One afternoon, I sat for an hour and watched the silver rain fall from the milk sky in silence. I had to fight the question if I was “doing something” productive and meaningful. If not, I should get up and do it. “It” is never clarified itself. The semi-urgent voice to constantly move, endlessly keep going is strong. Three hundred fifty million ants crawling over themselves, never stopping is an American trademark. We sell. Merchandise. Trade and teach and counsel and market and theorize and build and find and wish and crave and govern and decide that we need to get up in the morning and do it all over again. Somewhere in those 52 weeks of living, we take 2 to do something else and call it vacation.

Is that living? Are you living?

For ten days I helped build homes, dig latrines, filled dirt holes with sand, cement, and soil. I passed out used glasses and bifocals. I assisted a pharmacist in a traveling medical clinic give out medication to isolated villages living in such poverty that I rarely spoke aloud. I was in such deep thought. Mentally disabled children bound to poles with flies crawling into their mouths bled into my heart. I stroked the hair of a young girl who lay on the ground and stared at something I could not see, moaning softly when I sang to her.

A peanut butter and jelly sandwich greeted my mouth everyday at noon with warm water chasing it down my dry throat. A plastic bed that captured the heat of my body and reflected it back to my skin held my overheated body each night, the metal bars of the bed frame sticking in my back. I had a fan an inch from my face until my throat grew sore from breathing in its wind each night.
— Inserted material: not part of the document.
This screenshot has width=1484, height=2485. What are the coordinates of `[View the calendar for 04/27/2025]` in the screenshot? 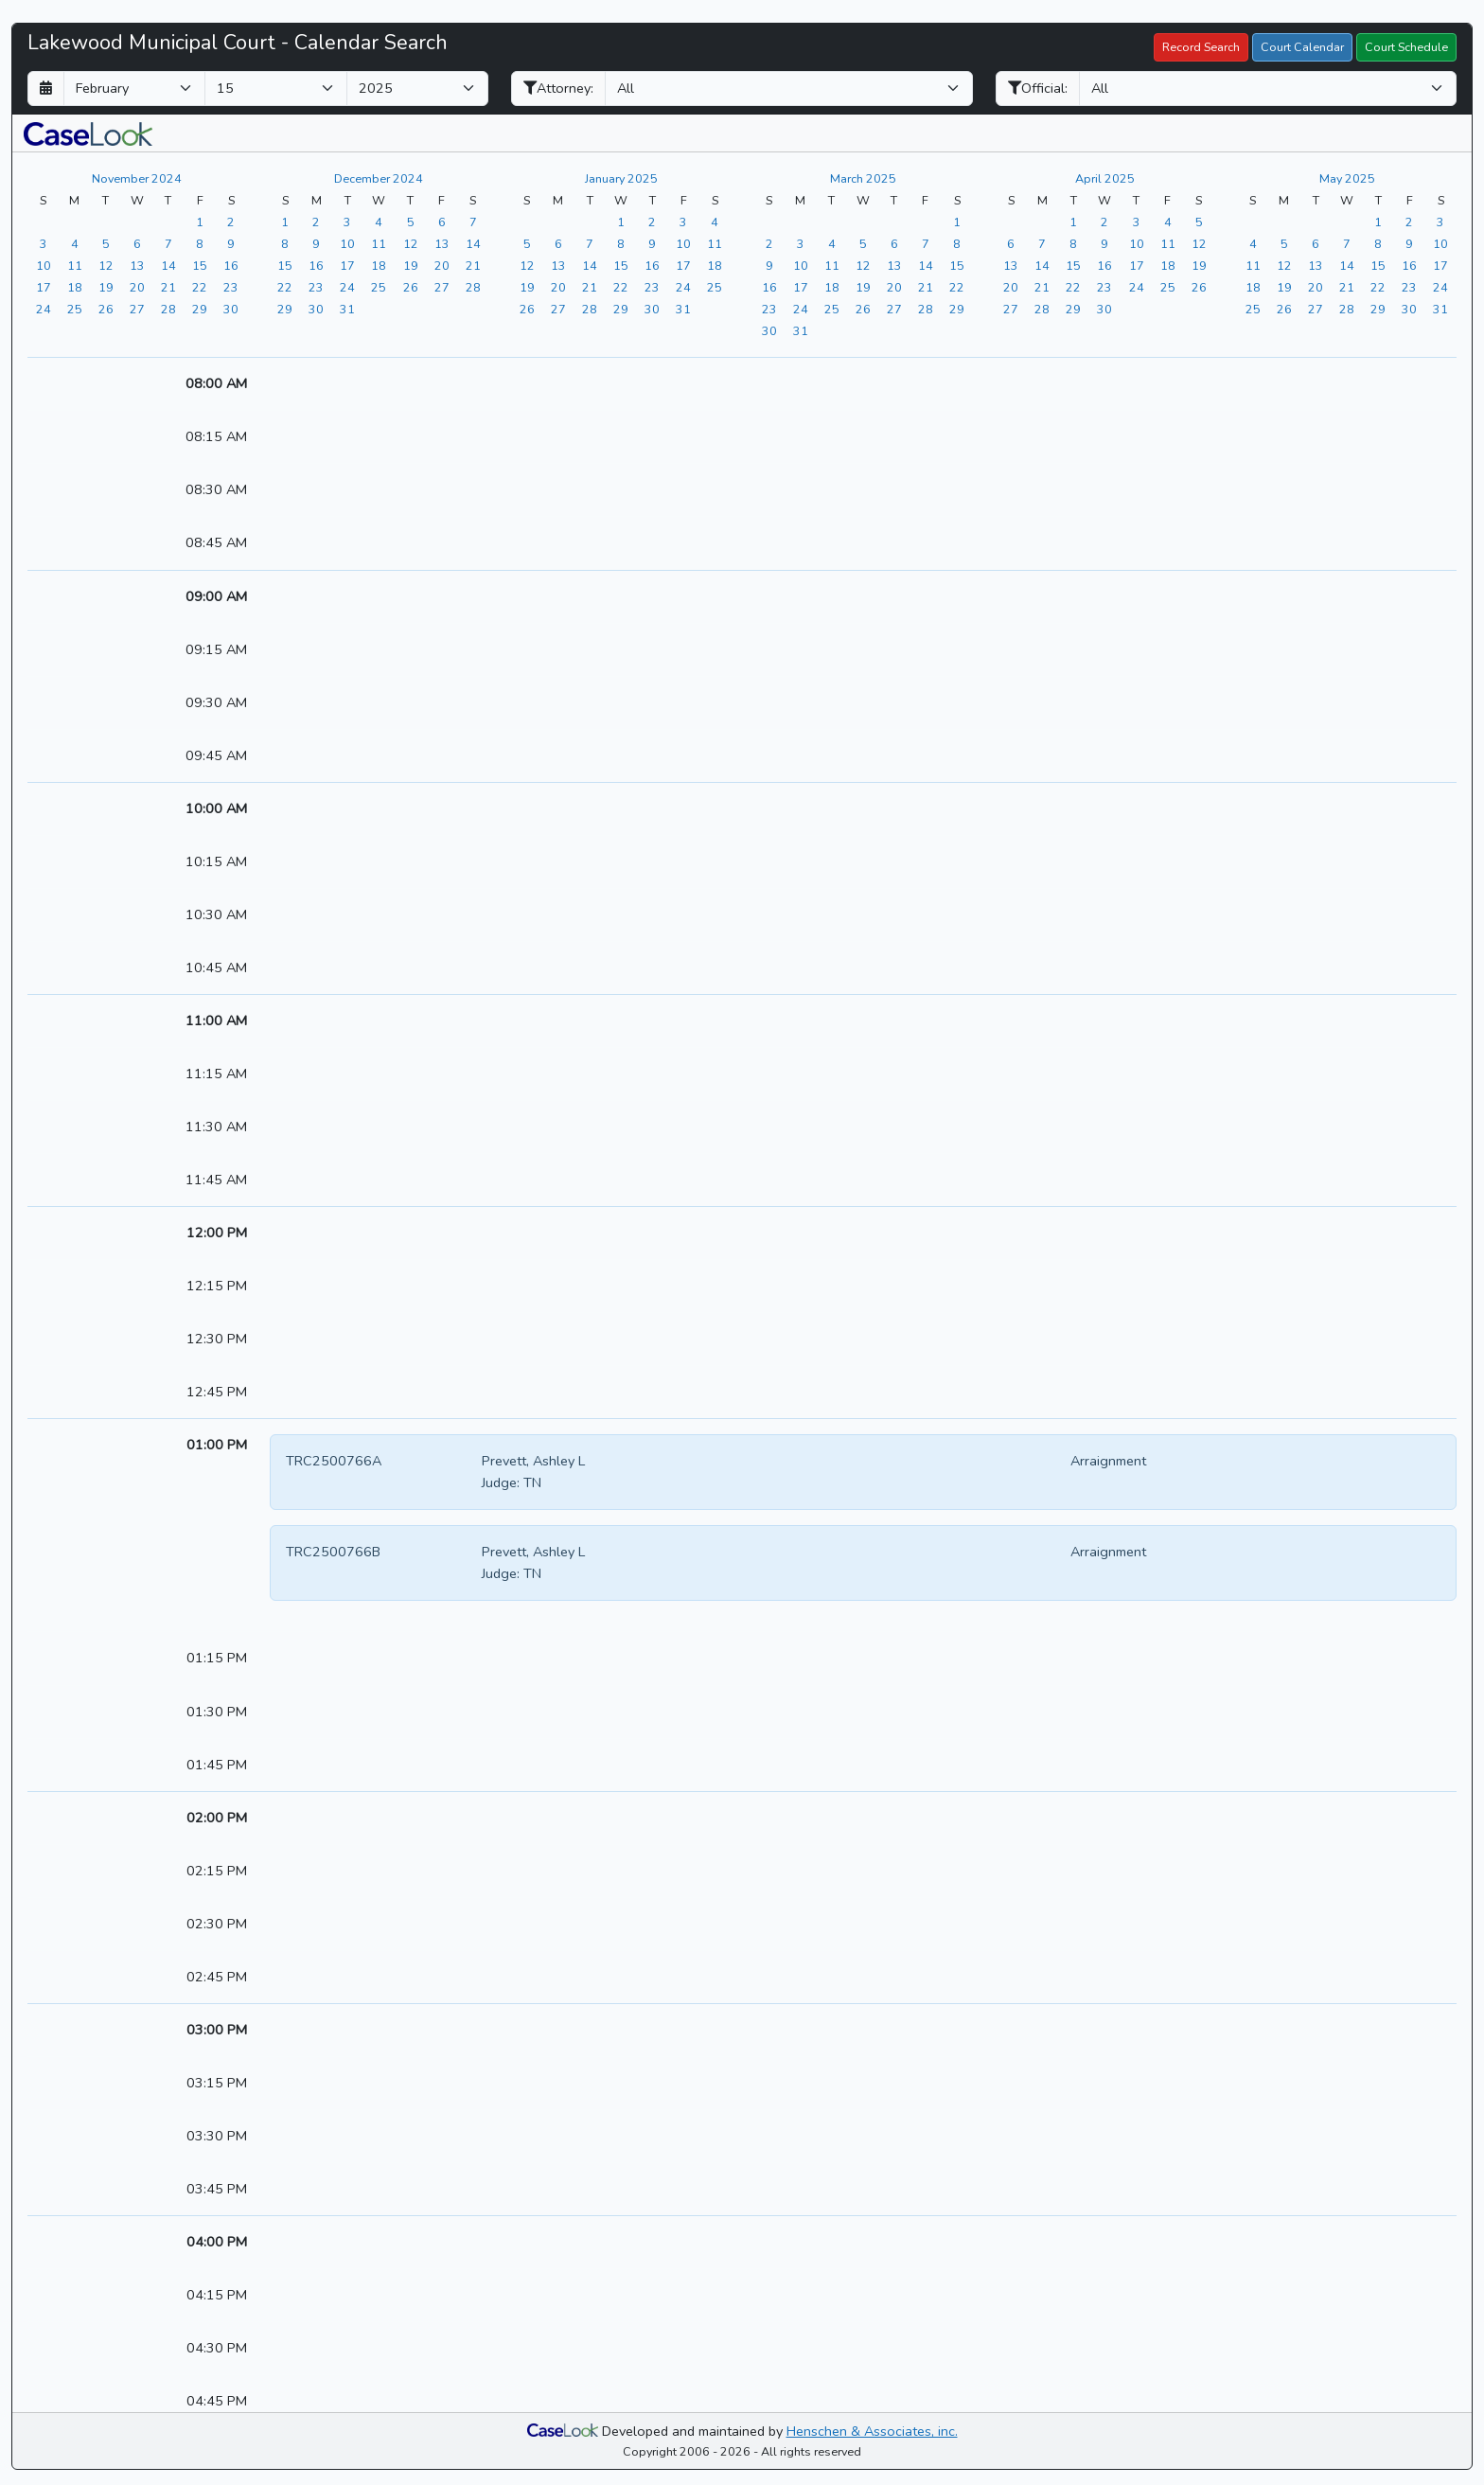 It's located at (1010, 308).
Rats and mice tore through clothes and hidden granola bars. Lizards ran over my bedroom walls. Earth’s soil and dirt stained my face and washcloths until their colors ran grey and black. Near naked children stroked my hair and asked my name and grabbed me in giddiness. I took their pictures for three days before my camera was stolen in the village I was working.

Under the relentless sun that crisped my body, I searched for my camera, my vice and artistic companion. The moment my hands searched frantically in my bag, I knew it was gone for good. This camera was my second replacement. I had a similar one stolen one year ago at a party. Wondering if I was cursed, I walked the village, eyeing the horses, pigs, cattle and people. A depressed sadness began to rise in me.

I talked to G*d in my head and asked for strength; to demonstrate strength in releasing my grip, not in keeping my hands clenched. To not hold plastic so dear to my heart and understand that, should there have been another toss of dice, I would likely be a quick thief, liar, or opening my body for price. I sent warmth to the person who stole what was so clearly mine and hoped that it went to feed a starving family, a sick person’s medication, or provide a need that otherwise would go unattended.

The world we live in is so ridiculously unfair and narrowly trained that we cannot find adequate solutions to distribute the Earth’s natural bounty. So many lives are destroyed through pure greed and we lie to ourselves to make ourselves feel better. We do. We lie and say that taking more than what we need is alright. We lie and convince ourselves that we really cannot help the systematic injustices of the world and its corruptness is too large, too significant and we, in turn, are insignificant. But not too insignificant to spend our lives pursuing money and power in our own communities and circles of life.

Anger is the color of blood and it has long been running in my veins. I’ve heard that anger is the realization that something is going against what you know to be Truth. For me, now, anger is a state of life. A realization that we all are guilty of narrow lives; of keeping ourselves sick with ignorance and then pretending we have the answers with religion, political plans, and charity. We fail our own glory by not experiencing the world, its people, and difference. How many people do you encounter that are truly different from you? Blast through proverbial “difference” like neighborhoods, states, schooling, and class and think harder. Think of someone who you may not even understand linguistically or culturally and ask what you may offer one another to live more vibrant, more alive lives. If you can do that and find someone who will have this conversation, you will find your glory.